Per raggiungere la contrada Cernuta, è necessario percorrere la Regia Trazzera Ciminna – Roccapalumba, oggi Strada Regionale 13, che si presenta come un’area morfologia semi-collinare.
Proseguendo per Portella S. Caterina, dove si trova la fontana pubblica, è possibile imboccare diverse direzioni: attraverso la prima, in direzione sud, è possibile percorrere la Regia Trazzera, che attraversa la contrada Vallegrande, dove sono state rinvenute alcune tombe a fossa; in alternativa, è possibile proseguire verso il Pizzo, o ancora, voltare a destra percorrendo una strada che conduce a Monte Rotondo, un rilievo dalle pareti a strapiombo, che si presenta di facile accesso dal suo lato meridionale; sull’apice del rilievo è possibile osservare resti di una vecchia struttura, probabilmente un’antica cappella.

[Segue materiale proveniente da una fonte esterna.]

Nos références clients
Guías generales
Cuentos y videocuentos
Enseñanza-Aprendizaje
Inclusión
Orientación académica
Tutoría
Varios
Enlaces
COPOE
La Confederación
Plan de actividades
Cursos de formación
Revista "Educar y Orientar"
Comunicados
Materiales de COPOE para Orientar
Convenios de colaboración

In direzione sud/est è possibile raggiungere il Pizzo di Ciminna, un rilievo gessoso che contiene diverse testimonianze archeologiche risalenti all’età preistorica, arcaica, classica ed ellenistica. A tal proposito infatti pare sia stata scoperta una importante costruzione, interpretata come una sorta di santuario dedicato alla dea Demetra.

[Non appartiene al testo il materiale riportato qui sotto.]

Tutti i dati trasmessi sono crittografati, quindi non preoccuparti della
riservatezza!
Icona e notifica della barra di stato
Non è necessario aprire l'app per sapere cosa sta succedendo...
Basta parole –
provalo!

Proseguendo in direzione nord, è possibile ammirare Cozzo Maragliano, il quale si presenta come un modesto rilievo costituito da rocce di formazione Baucina; sempre più a nord, sulla parte orientale, vi è la Grotta Ruggeri.
Continuando in direzione nord, il percorso si snoda attraverso una trazzera, dalla quale è possibile scorgere la Valle S. Leonardo e il Lago Rosamarina; il tragitto percorrendo la Regia Trazzera Ciminna-Montemaggiore Belsito e costeggiando il versante settentrionale di Monte Rotondo, conduce infine direttamente a Ciminna. Il territorio di tale paesaggio appare interamente coperto da colture agricole, come oliveti, mandorleti, vigne, ortaggi e frutteti vari; i terreni sui quali sono presenti e fanno la loro comparsa le rocce gessose inoltre sono adibiti a pascolo di ovini e bovini. L’ultima tappa di tale tragitto è la chiesa di S. Antonio Abate, alla quale si giunge dopo aver percorso una stradina scavata nel banco gessoso.
Il Pizzo di Ciminna è costituito da due cime (809 e 825 m s.l.m.) che appaiono agli occhi dell'osservatore come una sella con le due punte distanti tra di loro circa 90 metri.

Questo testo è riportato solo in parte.